Mais aujourd’hui, chaque écart déclenche une réaction policière. Des policiers canadiens et américains sont presque toujours sur place.

La GRC n’a cependant pas augmenté le nombre d’interventions, au cours des derniers mois. Il faut dire qu’elle était déjà très présente sur les lieux.

«Il y avait déjà souvent des membres de la GRC près de la bibliothèque avant la médiatisation, soutient la porte-parole Martina Pillarova. La plupart des passages illégaux qui se font à Stanstead ont lieu dans ce secteur, car c’est un des lieux les plus faciles où traverser la frontière au niveau du terrain. C’est donc un point de surveillance stratégique.»

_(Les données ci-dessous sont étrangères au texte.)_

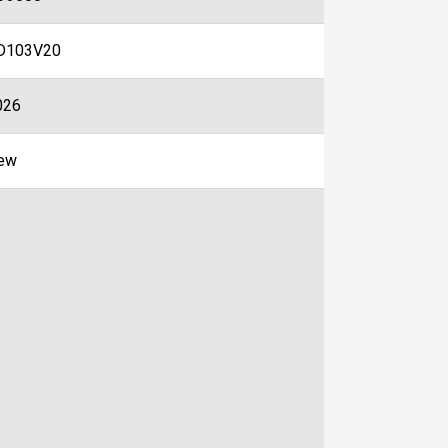
D103V20
026
ew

À cet endroit, en effet, un simple trottoir permet de traverser la frontière sans se mouiller les pieds, loin des longues marches dans le bois qui, chaque année, causent de graves blessures à des migrants.

Récemment, un agent de la patrouille frontalière américaine (US Border Patrol) est intervenu à la suite d’une telle rencontre. Une des personnes impliquées n’était pas ressortie par la porte où elle était rentrée.

«L’agent s’est montré compréhensif», explique Mme Boudreau, soulagée.

Mais à la bibliothèque, on sent que les agents du US Border Patrol n’entendent pas à rire.

La nouvelle porte canadienne, récemment ouverte à l’arrière du bâtiment, ajoute à la confusion. Cette porte se trouve juste en face du stationnement de la bibliothèque Haskell qui, lui, est situé aux États-Unis.

Un visiteur américain a récemment reçu la visite d’un agent du US Border Patrol après être rentré par la mauvaise porte.

Il y aura donc encore des ajustements à faire, indique Mme Boudreau. Les travaux pour embellir la porte du côté canadien devraient commencer dans les prochains mois. Tous ces aspects seront revus, réfléchis, améliorés.

«Particulièrement après les spectacles, il faut diriger les gens pour éviter la confusion. On leur demande: “De quel côté est votre voiture? C’est là que vous devez sortir”», ajoute-t-elle.

Un Canadien qui sortirait par la porte américaine sans avoir d’abord passé par le poste douanier pourrait se voir remettre une amende de 5000 $ et même se voir interdire d’entrer aux États-Unis pendant cinq ans. Du côté canadien, il y a aussi des sanctions possibles.

Des affiches dans le bâtiment rappellent la règle simple: entrer et sortir du même pays. Pas de raccourci. Car la bibliothèque Haskell est une anomalie fragile. En théorie, on peut y entrer de l’un ou l’autre pays sans passer les douanes. En pratique, chaque pas est surveillé.

«C’est aussi une question de sécurité pour nos employés et nos visiteurs, et aussi pour les deux pays», mentionne la présidente de la bibliothèque Haskell, qui a elle-même été agente des services frontaliers à Stanstead durant deux décennies.

Sur place, les autorités canadiennes et américaines ont ajouté des caméras et d’autres technologies à celles qu’elles avaient déjà à proximité.

Les agents du US Border Patrol s’y stationnent aussi très souvent, l’œil attentif.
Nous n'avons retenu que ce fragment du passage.